The Green Movement is very conscious not to allow the violent behaviour of the militarised security apparatus of the Islamic Republic to determine the course of its actions, thoughts and strategies. Its central protagonists insist on crossing over their psychological barrier and coming to terms with a future bereft of violence. There is in fact no better way of fighting against this regime than celebrating life, embracing joy -- ba del-e khonin lab khandan biyavar hamcho jam, as the contemporary Persian poet Houshang Ebtehaj teaches us:
With a heart full of blood
Bring forth a pair of smiling lips
Just like a cup of wine.
This assessment is not a wish. It is written to the body of the movement. "I am absolutely convinced," writes Fatemeh Shams, a prominent blogger whose own husband Mohammadreza Jalaipour was arrested and charged with plotting to topple the regime, "that the incarceration of people like Somayyeh Towhidlu, Hamzeh Ghalebi, Mohammadreza Jalaipour, Said Shariati, and Shahab Al-Din Tabatabai is to target a young generation that wishes both to have faith and is committed to reform, is both preoccupied with [the betterment of] our homeland and is committed to legal frameworks and societal principles. This time around, the fundamentalists have targeted a generation that was determined to follow a third path, the path upon which it was possible to be religious but not be retrograde, to be a reformist but oppose the toppling of the regime and violence."
Fatemeh Shams' appraisal of the movement, based on being born and raised in an Islamic Republic, is exceedingly important because there is always the danger that the moral dissolution of the regime and the systemic violence that it is perpetrating upon its own citizens might succeed in dictating terms of opposition to its benighted rule.
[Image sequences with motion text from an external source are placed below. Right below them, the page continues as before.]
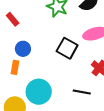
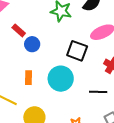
blue circle: (23, 49) -> (32, 44), moved
cyan circle: (39, 92) -> (61, 79), moved

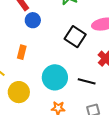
cyan circle: (61, 79) -> (55, 77), moved

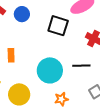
blue circle: (33, 20) -> (22, 14), moved

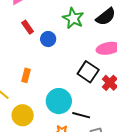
black square: (58, 26) -> (88, 72), moved
black line: (81, 66) -> (81, 115), moved

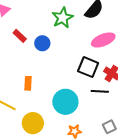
green star: (73, 18) -> (63, 18), turned 30
black line: (81, 115) -> (100, 91), moved

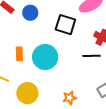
black square: (88, 67) -> (65, 25), moved
cyan circle: (65, 102) -> (45, 57), moved

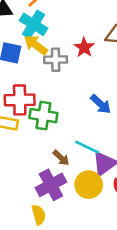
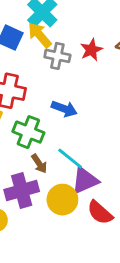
blue arrow: (101, 104) -> (64, 109), moved, turned -35
green cross: (43, 116) -> (28, 132), moved

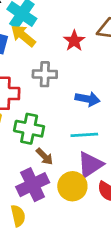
gray cross: (57, 56) -> (45, 74), moved
blue arrow: (64, 109) -> (88, 99), moved
cyan line: (70, 159) -> (84, 135), moved, turned -32

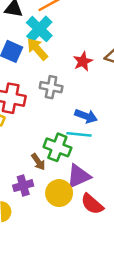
green cross: (29, 129) -> (57, 147), moved
cyan line: (84, 135) -> (79, 134), moved
purple cross: (33, 185) -> (23, 186), size x0.7

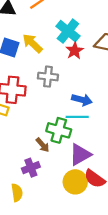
cyan cross: (39, 29) -> (68, 31), moved
yellow circle: (59, 193) -> (75, 182), moved

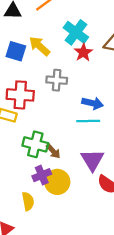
green cross: (59, 130) -> (35, 144), moved
purple triangle: (80, 155) -> (92, 160), turned -30
yellow circle: (75, 182) -> (57, 182), moved

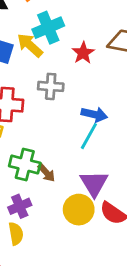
cyan cross: (76, 32) -> (48, 28), moved, turned 30
cyan line: (88, 121) -> (89, 136), turned -60
purple cross: (42, 175) -> (20, 206), moved
yellow circle: (57, 182) -> (79, 210), moved

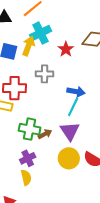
yellow arrow: (30, 45) -> (28, 46), turned 72
brown arrow: (46, 173) -> (45, 134), turned -72
purple triangle: (94, 183) -> (70, 131), moved

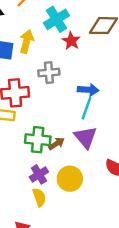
cyan cross: (41, 33) -> (56, 19), moved
yellow circle: (69, 158) -> (70, 179), moved

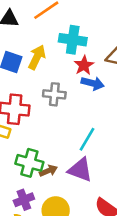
cyan cross: (56, 19) -> (73, 40), turned 30
blue arrow: (88, 90) -> (93, 83), moved
purple triangle: (86, 137) -> (80, 170), turned -40

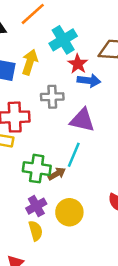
cyan cross: (73, 40) -> (63, 40), turned -32
cyan line: (87, 139) -> (74, 155), moved
purple triangle: (80, 170) -> (82, 120), moved

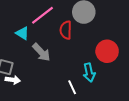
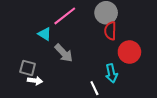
red semicircle: (66, 30) -> (110, 31), moved

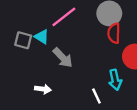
gray square: (28, 68) -> (23, 40), moved
white arrow: (35, 81) -> (43, 89), moved

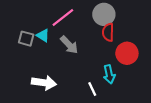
gray arrow: (63, 58) -> (69, 45), moved
white arrow: (43, 89) -> (44, 83), size x1.6

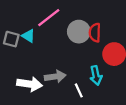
gray circle: (104, 14) -> (79, 32), moved
gray arrow: (69, 45) -> (55, 77), moved, turned -54

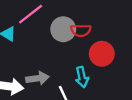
red semicircle: (95, 33) -> (81, 30), turned -90

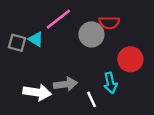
red semicircle: (81, 30) -> (109, 23), moved

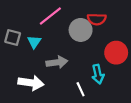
cyan triangle: (36, 39) -> (34, 42), moved, turned 32
gray arrow: (65, 84) -> (57, 62), moved

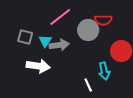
gray arrow: (57, 62) -> (59, 45), moved
white arrow: (31, 83) -> (38, 66), moved

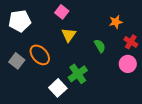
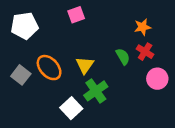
pink square: (62, 12) -> (76, 15), turned 32
yellow triangle: (69, 35) -> (85, 65), moved
red cross: (131, 42) -> (145, 52), moved

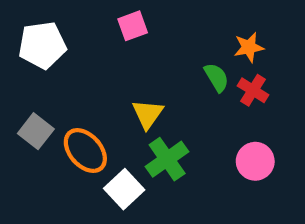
green semicircle: (123, 57) -> (216, 77), moved
orange ellipse: (49, 68) -> (85, 151), moved
pink circle: (157, 79) -> (255, 161), moved

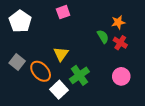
white pentagon: (42, 45) -> (20, 21), turned -30
yellow triangle: (148, 114) -> (61, 54), moved

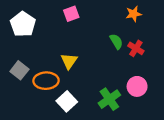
orange star: (118, 22) -> (134, 14), moved
orange ellipse: (41, 71) -> (46, 81), turned -50
green cross: (79, 75) -> (109, 99), moved

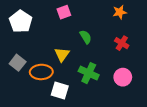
green semicircle: (116, 41) -> (86, 37), moved
green cross: (109, 99) -> (89, 73), moved, turned -30
white square: (67, 101) -> (60, 91), turned -30

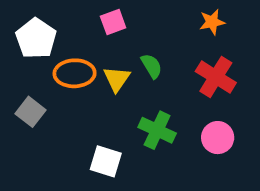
red cross: (122, 43) -> (216, 77), size x1.5
yellow triangle: (62, 54) -> (117, 79), moved
orange ellipse: (41, 72) -> (75, 73), moved

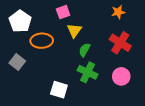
green semicircle: (152, 66) -> (85, 50), moved, turned -120
yellow triangle: (117, 79) -> (74, 30), moved

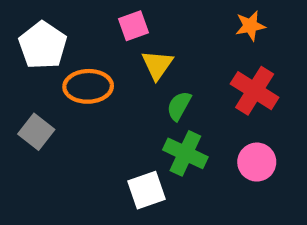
white square: (59, 90) -> (146, 190), moved, turned -36

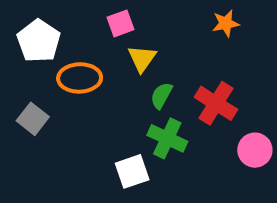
red cross: (255, 91) -> (216, 103), moved
pink circle: (257, 162) -> (255, 150), moved

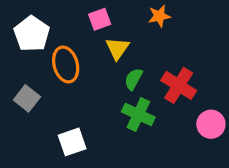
orange star: (226, 23) -> (159, 16), moved
orange ellipse: (80, 78) -> (66, 64), turned 76
white square: (132, 171) -> (72, 142), moved

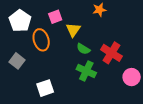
pink square: (100, 19) -> (55, 17), moved
green semicircle: (133, 79) -> (83, 49), turned -88

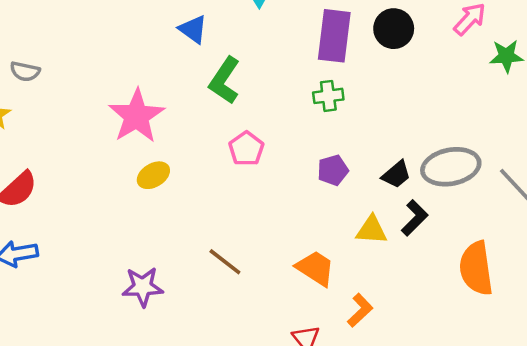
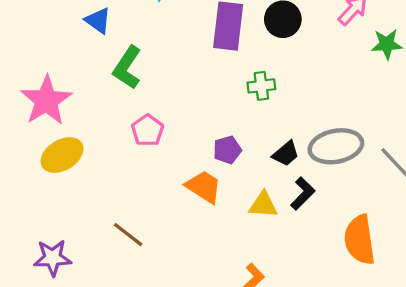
green cross: (328, 96) -> (261, 86), moved
yellow ellipse: (153, 175) -> (62, 155), size x1.4
orange trapezoid: (315, 268) -> (204, 187), moved

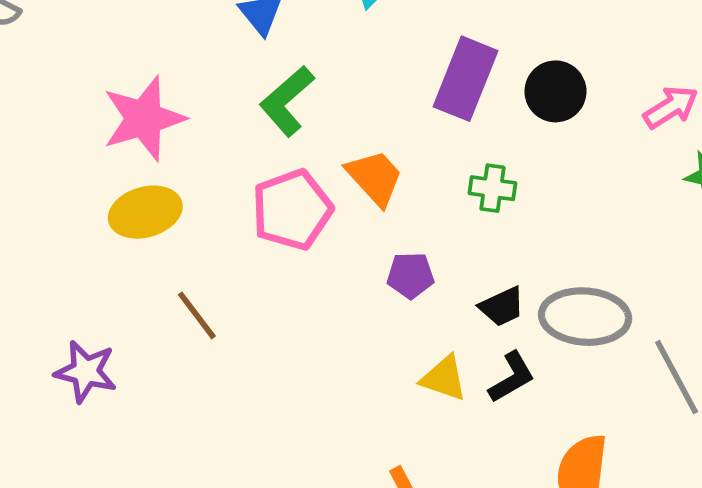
pink pentagon: (148, 130) -> (292, 210), size x1.5
orange trapezoid: (204, 187) -> (375, 178), moved
brown line: (128, 235) -> (197, 315), moved

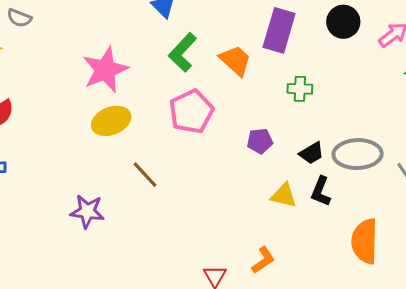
black circle: (555, 91) -> (343, 22), moved
orange trapezoid: (375, 178) -> (235, 60), moved
black L-shape: (512, 377) -> (321, 191), turned 148

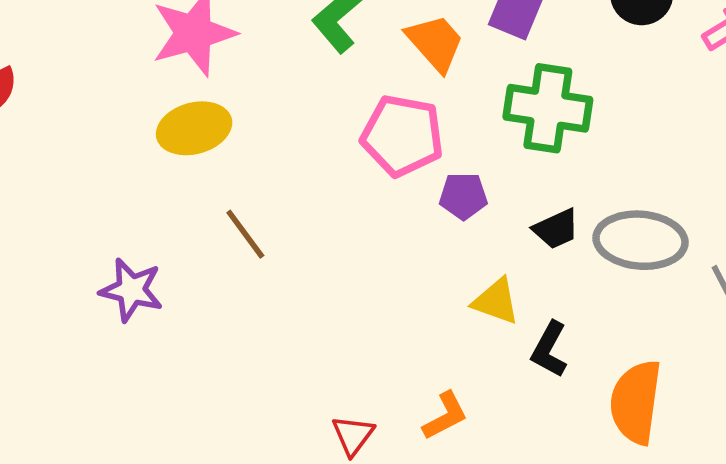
green cross: (300, 89) -> (548, 108), size x1.8
pink pentagon: (191, 112) -> (402, 136), moved, turned 30
black L-shape: (321, 191) -> (549, 349), moved

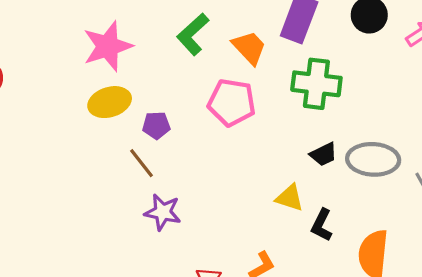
purple pentagon: (463, 196) -> (156, 125), moved
purple star: (131, 290) -> (163, 212), moved

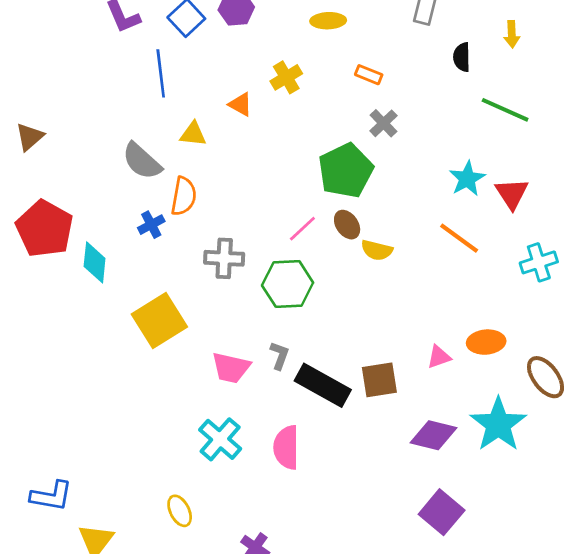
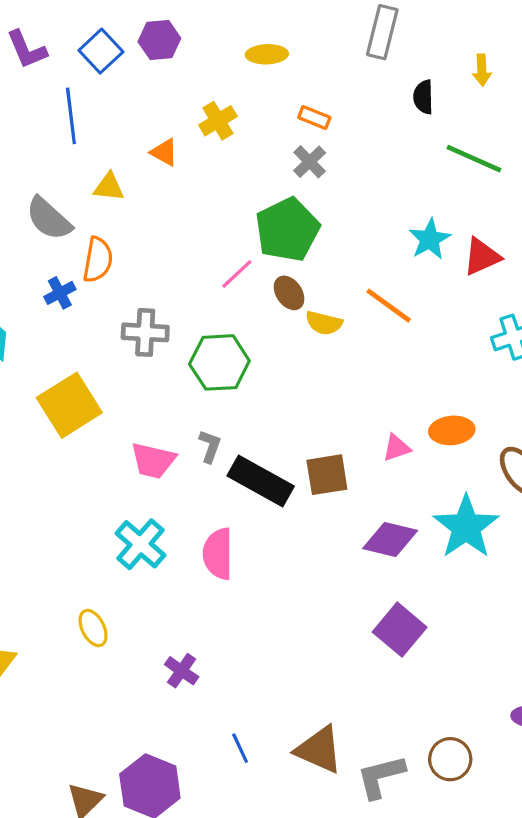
gray cross: (383, 123) -> (310, 162), moved
red triangle: (512, 194) -> (482, 257), turned 39
pink line: (302, 229) -> (237, 274), moved
orange line: (459, 238) -> (389, 306), moved

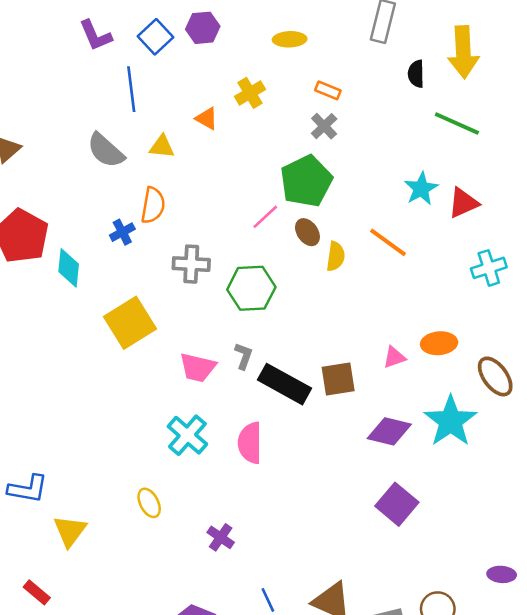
yellow arrow: (482, 70) -> (463, 52), size x2.0
gray semicircle: (49, 219) -> (106, 150), moved
yellow semicircle: (324, 323) -> (336, 256), turned -96

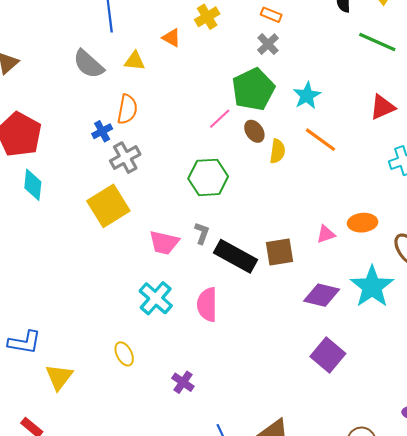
cyan star: (421, 189) -> (307, 96), moved
gray cross: (191, 264) -> (125, 158), moved, turned -32
cyan diamond: (69, 268) -> (33, 185), moved

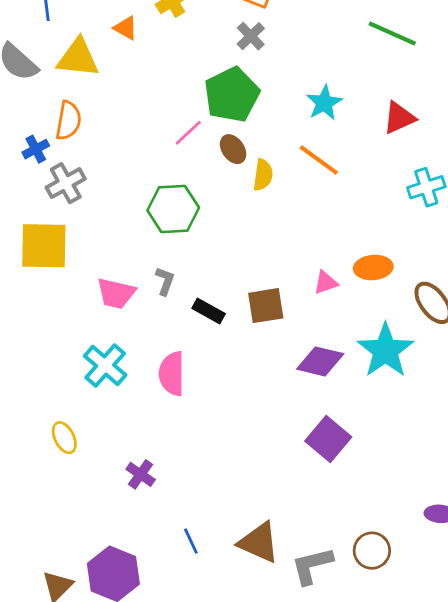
yellow triangle: (135, 61) -> (78, 58), size x1.6
cyan star: (307, 96) -> (324, 103), moved
yellow square: (108, 206) -> (44, 246), turned 33
black rectangle: (235, 256) -> (209, 311), size x0.6

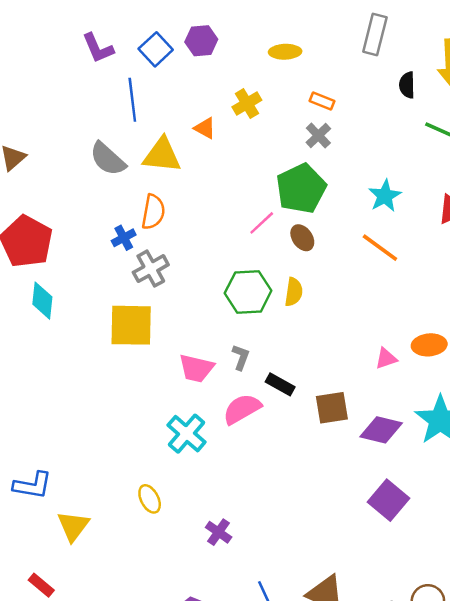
yellow semicircle: (263, 175) -> (294, 292), moved
brown square: (266, 306) -> (332, 408), moved
pink semicircle: (172, 374) -> (242, 409), moved, turned 60

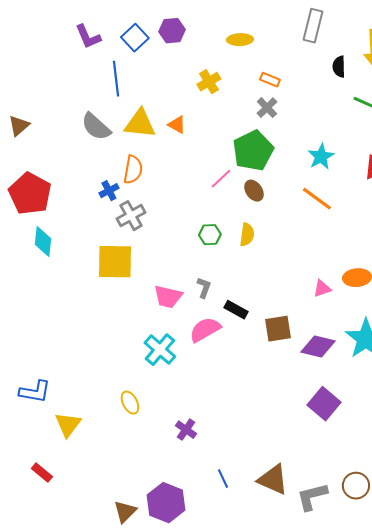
orange triangle: (205, 128) -> (177, 125), moved
green hexagon: (248, 292) -> (210, 235), size x0.6

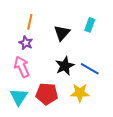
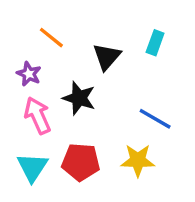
orange line: (30, 22) -> (51, 38), turned -63
purple star: (26, 43) -> (29, 74), moved
black star: (65, 66) -> (79, 98), moved, turned -30

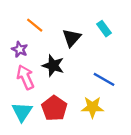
cyan rectangle: (155, 43) -> (104, 29), turned -56
red pentagon: (81, 162) -> (54, 108), turned 30

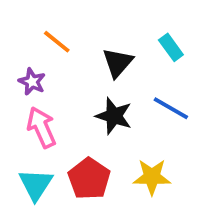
black star: (53, 66) -> (114, 116), moved
blue line: (104, 79) -> (171, 108), moved

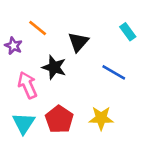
cyan rectangle: (171, 47) -> (128, 32), moved
purple star: (32, 82) -> (14, 46), moved
black star: (114, 116) -> (54, 67), moved

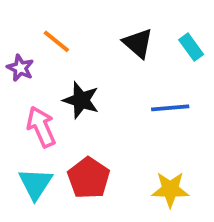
black triangle: (78, 42) -> (138, 43), moved, turned -30
blue line: (114, 72) -> (170, 108), turned -35
yellow star: (101, 118) -> (170, 189), moved

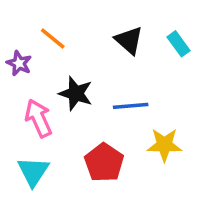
blue line: (170, 108) -> (131, 106), moved
red pentagon: (89, 178) -> (104, 163), moved
yellow star: (170, 189) -> (164, 145), moved

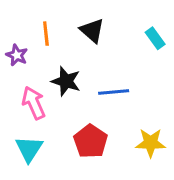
orange line: (53, 39) -> (46, 34), turned 45
black triangle: (129, 40) -> (92, 31), moved
yellow star: (164, 145) -> (151, 143), moved

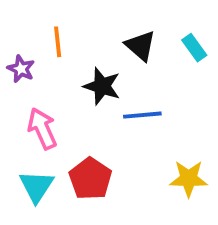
black triangle: (92, 31) -> (140, 46), moved
black star: (66, 81) -> (102, 86), moved
red pentagon: (91, 141) -> (90, 179), moved

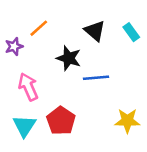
orange line: (58, 42) -> (39, 28), turned 54
purple star: (21, 69) -> (14, 46), turned 30

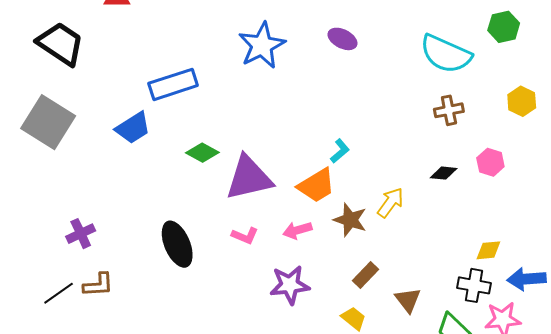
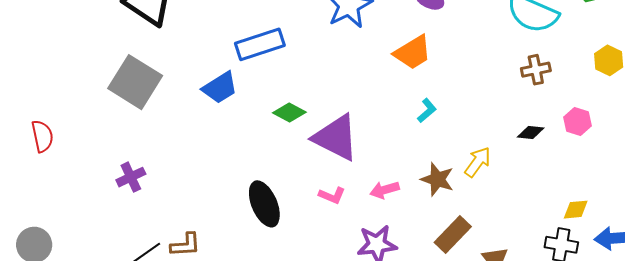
purple triangle: (249, 178) -> (336, 138), turned 40
orange trapezoid: (316, 185) -> (413, 52), moved
purple cross: (81, 234) -> (131, 177), moved
brown rectangle: (365, 275) -> (453, 235), size x1.4

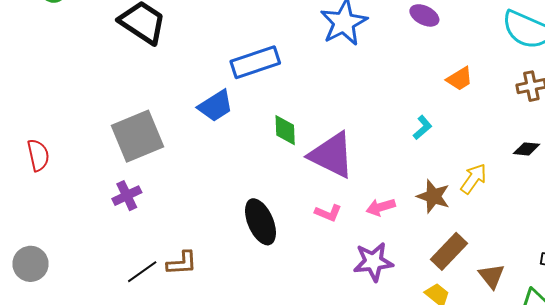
orange trapezoid: (413, 52) -> (460, 79), moved, size x0.7
gray square: (135, 82) -> (137, 136), moved, turned 36
green diamond: (289, 112) -> (285, 130), turned 60

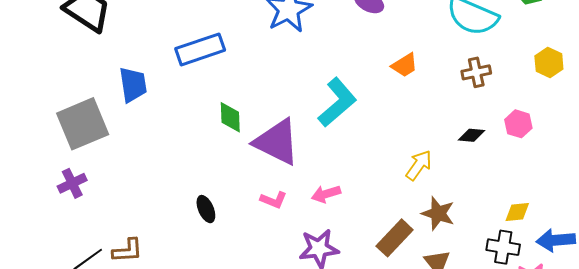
blue trapezoid: (215, 106) -> (133, 85), moved, turned -66
cyan L-shape: (423, 128) -> (337, 102), moved, size x2.0
brown star: (433, 196) -> (438, 213), moved
black ellipse: (260, 222) -> (206, 209), size x0.6

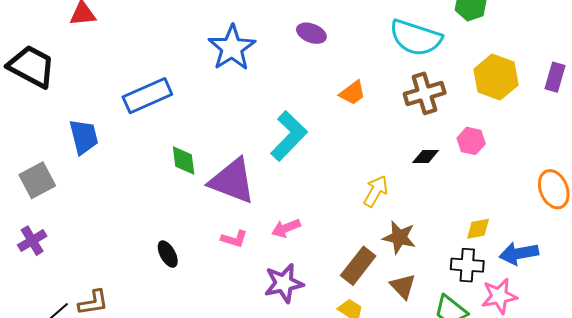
yellow hexagon: (549, 63) -> (496, 77), size x1.5
brown cross: (476, 72) -> (425, 93), size x1.4
gray square: (83, 124) -> (37, 180), size x0.7

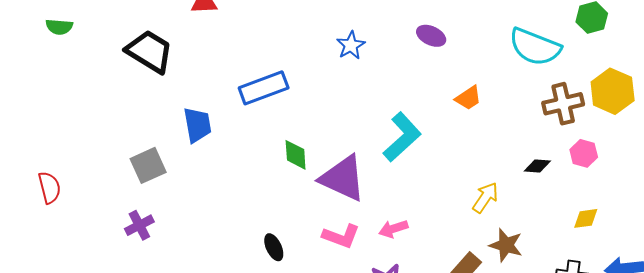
blue star: (232, 48) -> (351, 45), size x0.6
brown cross: (425, 93) -> (563, 104), moved
yellow diamond: (478, 229) -> (586, 218), moved
pink L-shape: (234, 239) -> (341, 236), size x1.4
The transmutation of legitimate resistance to tyranny into tyrannous terms in the opposite direction is already very much evident among the Quixotic expatriate "opposition" that speaks, writes and acts in precisely the same vulgar manner that its counterpart in the Islamic Republic does. Outside the purview of the Islamic Republic and the violent expatriate "opposition" it has generated against itself, the Green Movement needs to stay clear of both and turn to our extended literary humanism to sustain its moral rectitude. For all the terror that the Islamic Republic has perpetrated upon Islam and Muslims, the heart of Islam beats happily and resoundingly, sound and safe, where it has always been, in the best of our poetry, in our literature, in the solitude of our dis/belief -- with one line of Sadi we can rebuild our humanity, with one ghazal of Hafez we will learn how to love anew, and in the aromatic pages of Rumi we will look for God again, just before we turn to our sagacious Khayyam and play hide and seek with Him.
* The writer is the Hagop Kevorkian Professor of Iranian Studies and Comparative Literature at Columbia University in New York.